Sekembalinya di Tumapel, Ken Arok merencanakan strategi selanjutnya. Ken Arok memanfaatkan Kebo Ijo, seorang figur yang suka pamer dan menyombongkan diri. Ken Arok meminjamkan keris buatan Mpu Gandring kepada Kebo Ijo, yang tentu saja kemudian dipamerkan ke setiap orang. Pada suatu saat, Ken Arok menyelinap guna mengambil keris Mpu Gandring tanpa sepengetahuan Kebo Ijo, yang kemudian membunuh Tunggul Ametung, sedangkan rakyat Tumapel menyalahkan Kebo Ijo.
Dalam langkahnya untuk melakukan kudeta terhadap Tunggul Ametung, Ken Arok juga mendapat dukungan dari rakyat Tumapel dan kaum brahmana Hindu-Wisnu yang menganggap Ken Arok dapat mengembalikan kejayaan Hindu-Wisnu.
Tak lama kemudian, Ken Dedes melahirkan putera hasil perkawinannya dengan Tunggul Ametung, yang diberi nama Anusapati. Sementara, hasil perkawinan Ken Arok dan Ken Dedes membuahkan anak bernama Mahesa Wonga Teleng, Panji Saprang, Agnibhaya dan Dewi Rimbu. Dari selir bernama Ken Umang, Ken Arok memiliki anak bernama Panji Tohjaya, Panji Sudhatu, Panji Wergola dan Dewi Rambi.
Langkah selanjutnya adalah penyerbuan ke pusat Kerajaan Kadiri. Ken Arok memanfaatkan situasi politik yang kurang kondusif waktu itu, dan beraliansi dengan para brahmana karena tidak setuju pada kehendak Sri Kertajaya yang ingin mendewakan diri dan disembah selayaknya para dewa. Raja Kertajaya yang juga dikenal dengan nama Prabu Dandang Gendis, akhirnya dapat dikalahkan pada tahun 1222 dalam Perang Ganter, dan sejak itu tamatlah riwayat Kerajaan Kadiri, kerajaan yang didirikan oleh Airlangga. Ken Arok memerintah di Kerajaan Singhasari hanya dalam kurun waktu lima tahun (1222-1227). Munculnya Ken Arok sebagai raja pertama Singhasari menandai munculnya suatu dinasti baru, yakni Dinasti Rajasa (Rajasawangsa) atau Girindra (Girindrawangsa).
Terbunuhnya Ken Arok
Ketika Anusapati telah cukup dewasa, ia mengetahui bahwa pembunuh ayahnya (Tunggul Ametung) adalah Ken Arok. Melalui tangan seorang pengalasan dari desa Batil, Anusapati memerintahkan pembunuhan terhadap Ken Arok pada tahun 1227, dan kemudian Anusapati membunuh pengalasan tersebut sebagai tindakan untuk menutup mulut. Sang Anusapati kemudian menjadi suksesor Kerajaan Singhasari.
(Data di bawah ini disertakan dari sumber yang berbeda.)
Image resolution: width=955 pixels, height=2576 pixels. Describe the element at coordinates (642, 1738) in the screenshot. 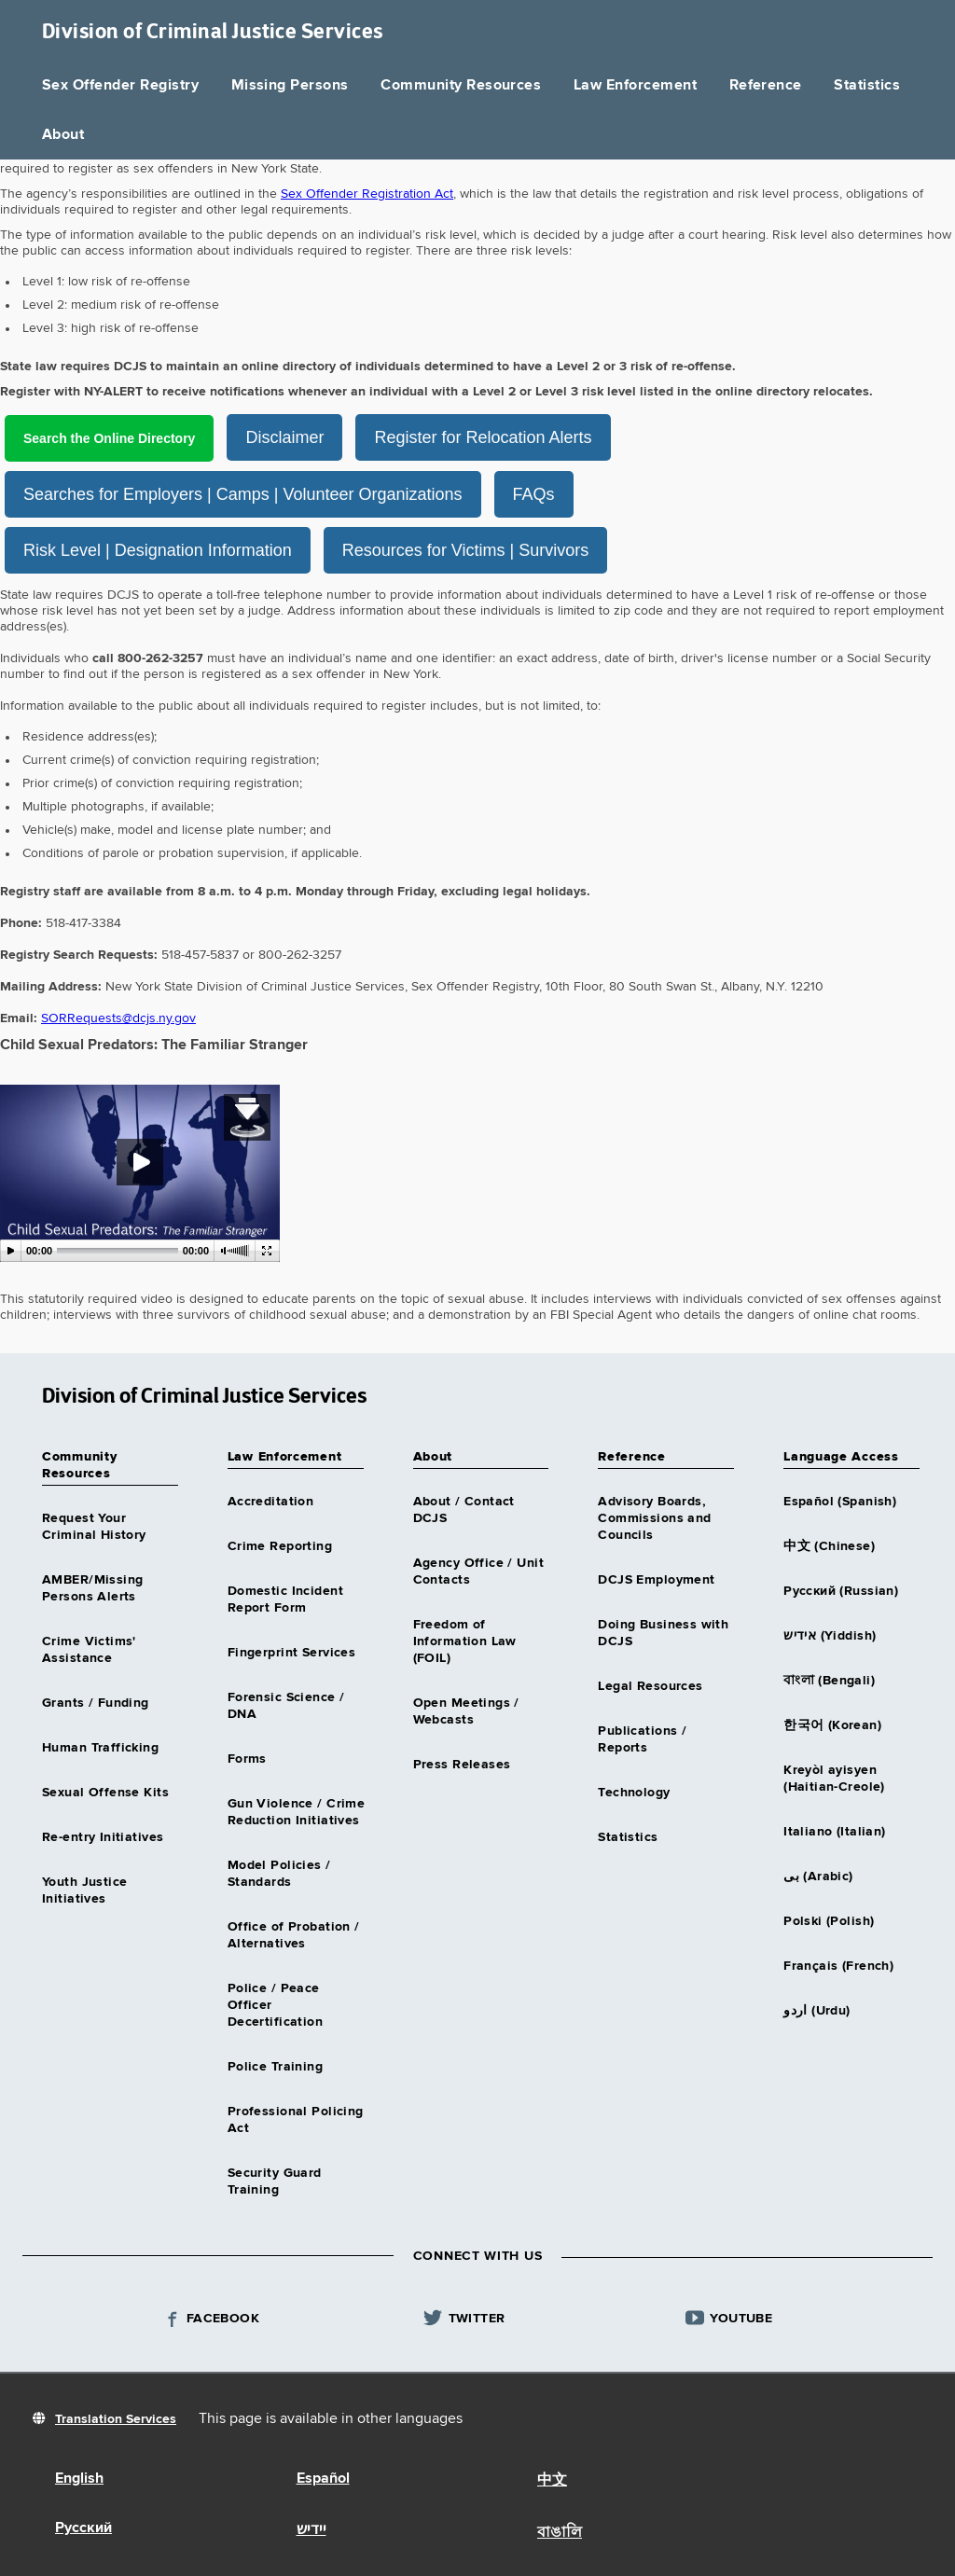 I see `Publications / Reports` at that location.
Ken Arok didharmakan di Kagenengan, candi ini merupakan candi tertua diantara duapuluh tujuh candi keluarga wangsa Rajasa, wangsa yang didirikan oleh Ken Arok yang menjadi cikal-bakal raja-raja di tanah Jawa.
B. Anusapati (1227-1248)
Anusapati menjadi raja kedua Singhasari setelah berhasil membunuh ayah tirinya Ken Arok. Anusapati memerintah Singhasari selama 21 tahun (1227-1248), namun dalam jangka waktu pemerintahaannya yang lama, Anusapati tidak banyak melakukan pembaharuan-pembaharuan karena larut dengan kesenangannya menyabung ayam. Peristiwa kematian Ken Arok akhirnya terbongkar dan sampai juga ke telinga Tohjoyo, putra Ken Arok dari selir bernama Ken Umang yang kemudian berkeinginan menuntut balas atas kematian ayahnya. Tohjoyo mengetahui bahwa Anusapati gemar menyabung ayam sehingga diundangnya Anusapati ke Gedong Jiwa (tempat kediamanan Tohjoyo) untuk mengadakan pesta sabung ayam. Pada saat Anusapati asyik menyaksikan aduan ayamnya, secara tiba-tiba Tohjoyo mencabut keris buatan Mpu Gandring yang dibawanya dan langsung menusuk Anusapati. Tohjaya berhasil membunuh Anusapati dan menjadi Raja Singhasari berikutnya.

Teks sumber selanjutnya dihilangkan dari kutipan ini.